#### WORK TASK
Search the entries for lines that contain the word "registadas", and report each one found.

#### SUPPLIED MATERIAL
◇ ◇ ◇
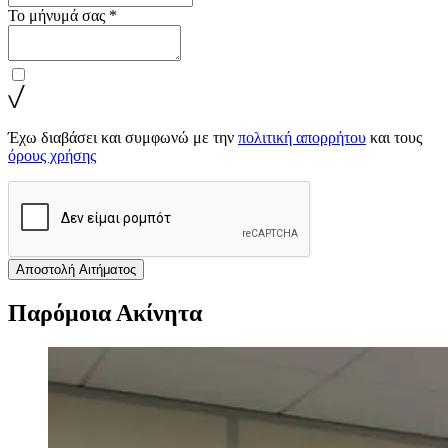
Το μήνυμά σας *
Έχω διαβάσει και συμφωνώ με την
πολιτική απορρήτου
και τους
όρους χρήσης
Αποστολή Αιτήματος
Παρόμοια Ακίνητα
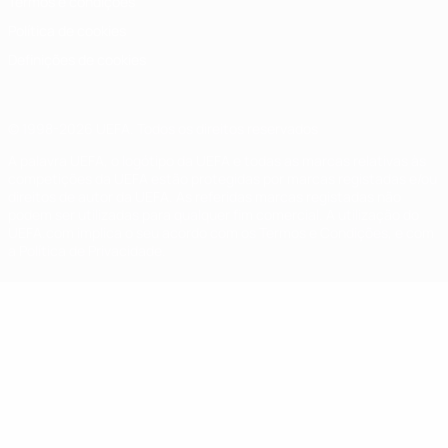
Termos e condições
Política de cookies
Definições de cookies
© 1998-2026 UEFA. Todos os direitos reservados
A palavra UEFA, o logótipo da UEFA e todas as marcas relativas às
competições da UEFA estão protegidas por marcas registadas e/ou
direitos de autor da UEFA. As referidas marcas registadas não
podem ser utilizadas para qualquer fim comercial. A utilização do
UEFA.com implica o seu acordo com os Termos e Condições, e com
a Política de Privacidade.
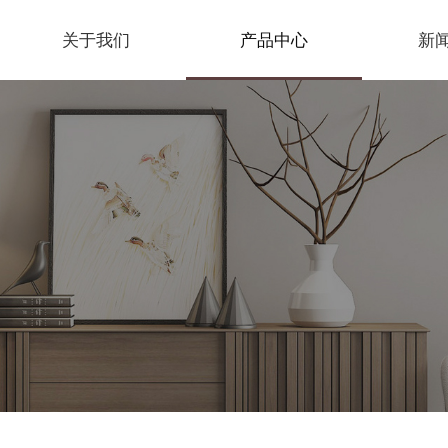
关于我们
产品中心
新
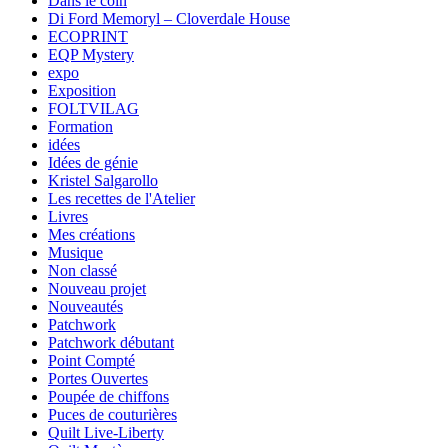
Dans le coin
Di Ford Memoryl – Cloverdale House
ECOPRINT
EQP Mystery
expo
Exposition
FOLTVILAG
Formation
idées
Idées de génie
Kristel Salgarollo
Les recettes de l'Atelier
Livres
Mes créations
Musique
Non classé
Nouveau projet
Nouveautés
Patchwork
Patchwork débutant
Point Compté
Portes Ouvertes
Poupée de chiffons
Puces de couturières
Quilt Live-Liberty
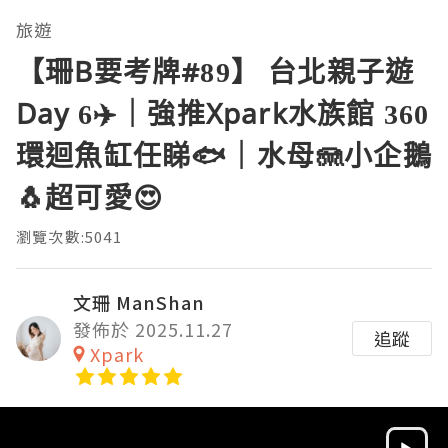
旅遊
【珊B要考牌#89】 台北親子遊
Day 6✈️｜強推Xpark水族館 360
環迴魚缸任睇🐟｜水母🪼小企鵝
🐧超可愛😍
瀏覽次數:5041
文珊 ManShan
發佈於 2025.11.27
追蹤
Xpark
Video
Player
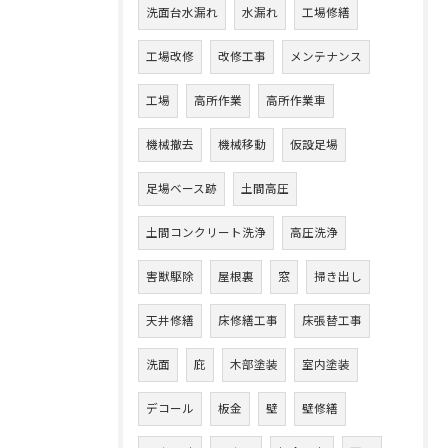
洗面台水漏れ
水漏れ
工場修繕
工場改修
改修工事
メンテナンス
工場
高所作業
高所作業車
機械撤去
機械移動
仮設足場
足場ベース跡
土間高圧
土間コンクリート洗浄
高圧洗浄
害獣駆除
屋根裏
窓
掃き出し
天井修繕
床修繕工事
床張替工事
洗面
庇
木部塗装
室内塗装
デコール
板金
壁
壁修繕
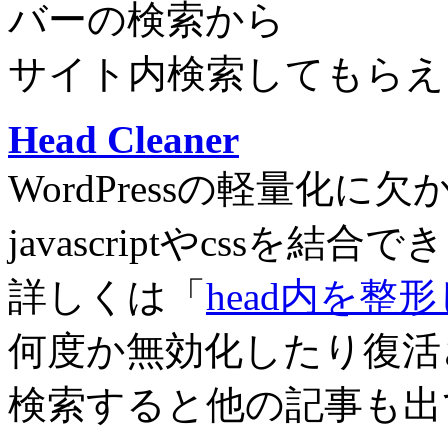
バーの検索から
サイト内検索してもらえ
Head Cleaner
WordPressの軽量化
javascriptやcssを結
詳しくは「
head内を整
何度か無効化したり復活
検索すると他の記事も出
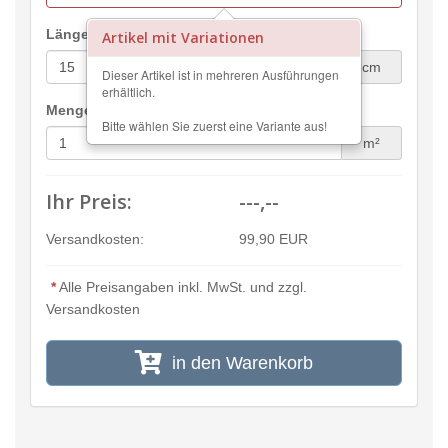
Länge:
Artikel mit Variationen
cm
Dieser Artikel ist in mehreren Ausführungen
erhältlich.
Menge:
Bitte wählen Sie zuerst eine Variante aus!
m²
Ihr Preis:
---,--
Versandkosten:
99,90 EUR
*
Alle Preisangaben inkl. MwSt. und zzgl.
Versandkosten
in den Warenkorb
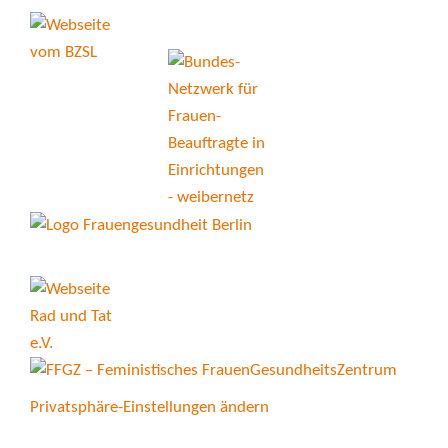
Privatsphäre-Einstellungen ändern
◇ ◇ ◇
#### RESULT FOR THIS TASK
competições da UEFA estão protegidas por marcas registadas e/ou
direitos de autor da UEFA. As referidas marcas registadas não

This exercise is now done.